Henrico to mark historic Civil War battle with reenactments, activities Sept. 27-28

Henrico County will commemorate the 150th anniversary of the Battle of New Market Heights — a battle significant for the role played by African-American soldiers serving in the U.S. Colored Troops — with reenactments and living history exhibits Sept. 27-28. Descendants of some of the soldiers will be recognized as part of the activities.

The event will be held at the Runnymede property adjacent to the Malvern Hill site of the Richmond National Battlefield Park, 8750 Willis Church Road, located between Darbytown Road and Route 5/New Market Road. Gates open at 9 a.m.

Admission and parking are free. Handicapped parking will be available at the site. Other visitors will be directed to off-site parking and then shuttled to the event. Visitors should plan to arrive at least one hour prior to a battle reenactment. Directions, maps, schedules and other information are available at civilwarhenrico.com.

The event will feature more than 1,000 reenactors from around the country bringing to life three battles fought in Henrico — New Market Heights and Fort Harrison, both of which took place on Sept. 29, 1864, and the Second Battle of Deep Bottom, which stretched from Aug. 14 to 20, 1864.

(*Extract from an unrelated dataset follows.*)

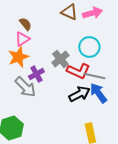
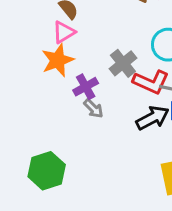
gray arrow: (25, 87) -> (93, 108), moved, size x0.6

Fourteen African-American soldiers received the Medal of Honor, the nation’s highest military award, for their heroism in combat at New Market Heights. Two white officers serving in the U.S. Colored Troops (USCT) earned the award that day as well (black soldiers were barred from holding commissioned ranks of lieutenant and above). Over the course of the Civil War, 18 Medals of Honor were earned by black infantry soldiers.

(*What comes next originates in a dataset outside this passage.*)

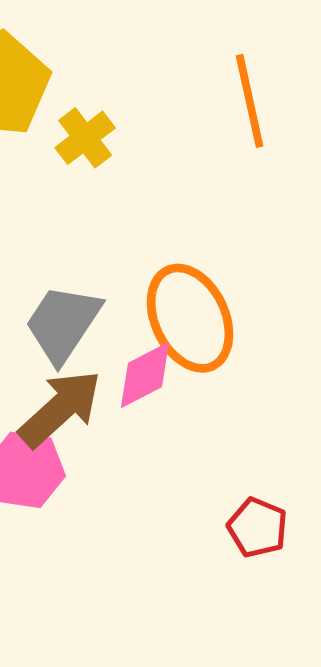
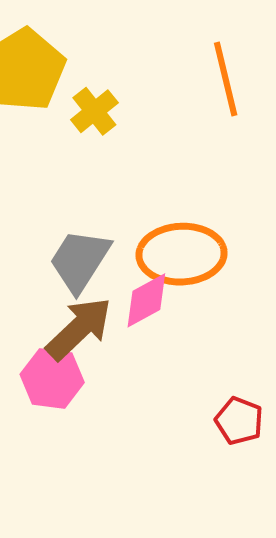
orange ellipse: (190, 318) -> (182, 254), turned -66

The reenactment of the Battle of New Market Heights, set for 3:30 p.m. Saturday, Sept. 27, will be a highlight of the weekend’s activities. Spectators will watch from an area in the middle of the battlefield. As the action unfolds, a narrator will describe the combat and troop movements.

Following the reenactment, Henrico will hold a ceremony honoring the Medal of Honor recipients. The descendants of three medal winners — Sgt. Alfred Hilton, Sgt. Edward Ratcliff and Lt. Nathan Edgerton — will attend and be recognized.

When they aren’t watching a reenactment, visitors can take in the sights and sounds of Civil War camp life.

Activities will include string, fife and drum, and brass bands performing music from the era; demonstrations of baseball as it would have been played in the 1860s; period crafts and games for kids; and food, beverages and merchandise reminiscent of the era. A variety of 21st-century food and drink will be sold as well. In addition, historians will give presentations on the military significance of the campaign for Richmond, the impact of the war on local civilians and other topics.

For more information, contact Henrico Recreation and Parks at (804) 501-7275.

The Battle of New Market Heights was part of a broader Union assault against Confederate defenses southeast of Richmond. Several regiments from the USCT spearheaded an attack on Confederate positions along New Market Road near Four Mile Creek. At the same time, additional Union forces moved against Fort Harrison a little more than 2 miles to the west.

USCT units suffered heavy casualties but dislodged Confederate forces from New Market Road; simultaneously, Union troops captured Fort Harrison.

The actions of the USCT units at New Market Heights helped dispel the notion, widely held at the time, that black soldiers were unfit for combat.